Exercise goal:
Reproduce the records below exactly as they appear, omitting any pictures they contain.
Dataset START
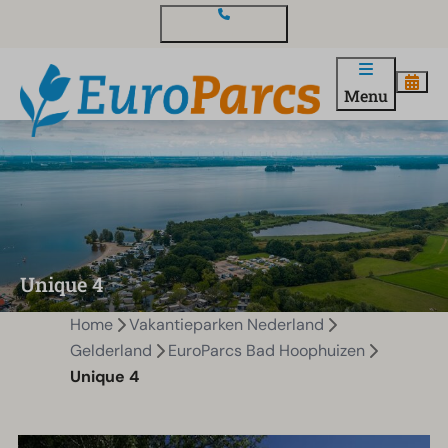
Contact en vragen
Menu
Unique 4
Home
Vakantieparken Nederland
Gelderland
EuroParcs Bad Hoophuizen
Unique 4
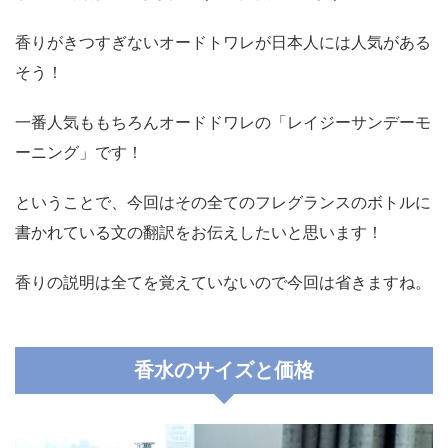
香りがきつすぎないオードトワレが日本人には人気がある
そう！
一番人気ももちろんオードドワレの「レイジーサンデーモ
ーニング」です！
ということで、今回はその全てのフレグランスのボトルに
書かれている文の翻訳をお伝えしたいと思います！
香りの説明は全てを覚えていないので今回は省きますね。
香水のサイズと価格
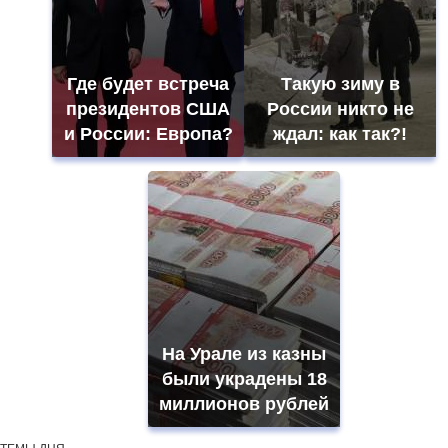
Где будет встреча
Такую зиму в
президентов США
России никто не
и России: Европа?
ждал: как так?!
На Урале из казны
были украдены 18
миллионов рублей
ТЕМЫ ДНЯ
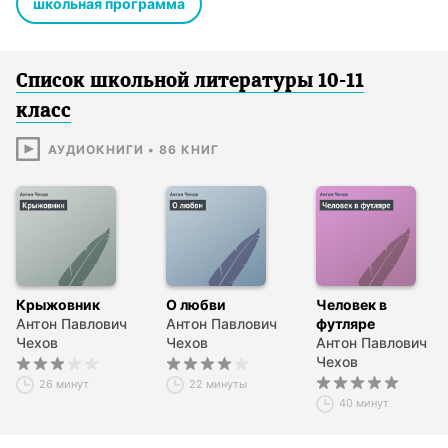
школьная программа
Список школьной литературы 10-11
класс
АУДИОКНИГИ
•
86
КНИГ
Крыжовник
О любви
Человек в
Антон Павлович
Антон Павлович
футляре
Чехов
Чехов
Антон Павлович
Чехов
26 минут
22 минуты
40 минут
Dataset END
Solution to this exercise:
Contact en vragen
Menu
Unique 4
Home
Vakantieparken Nederland
Gelderland
EuroParcs Bad Hoophuizen
Unique 4
香りがきつすぎないオードトワレが日本人には人気がある
そう！
一番人気ももちろんオードドワレの「レイジーサンデーモ
ーニング」です！
ということで、今回はその全てのフレグランスのボトルに
書かれている文の翻訳をお伝えしたいと思います！
香りの説明は全てを覚えていないので今回は省きますね。
香水のサイズと価格
Где будет встреча
Такую зиму в
президентов США
России никто не
и России: Европа?
ждал: как так?!
На Урале из казны
были украдены 18
миллионов рублей
ТЕМЫ ДНЯ
школьная программа
Список школьной литературы 10-11
класс
АУДИОКНИГИ
•
86
КНИГ
Крыжовник
О любви
Человек в
Антон Павлович
Антон Павлович
футляре
Чехов
Чехов
Антон Павлович
Чехов
26 минут
22 минуты
40 минут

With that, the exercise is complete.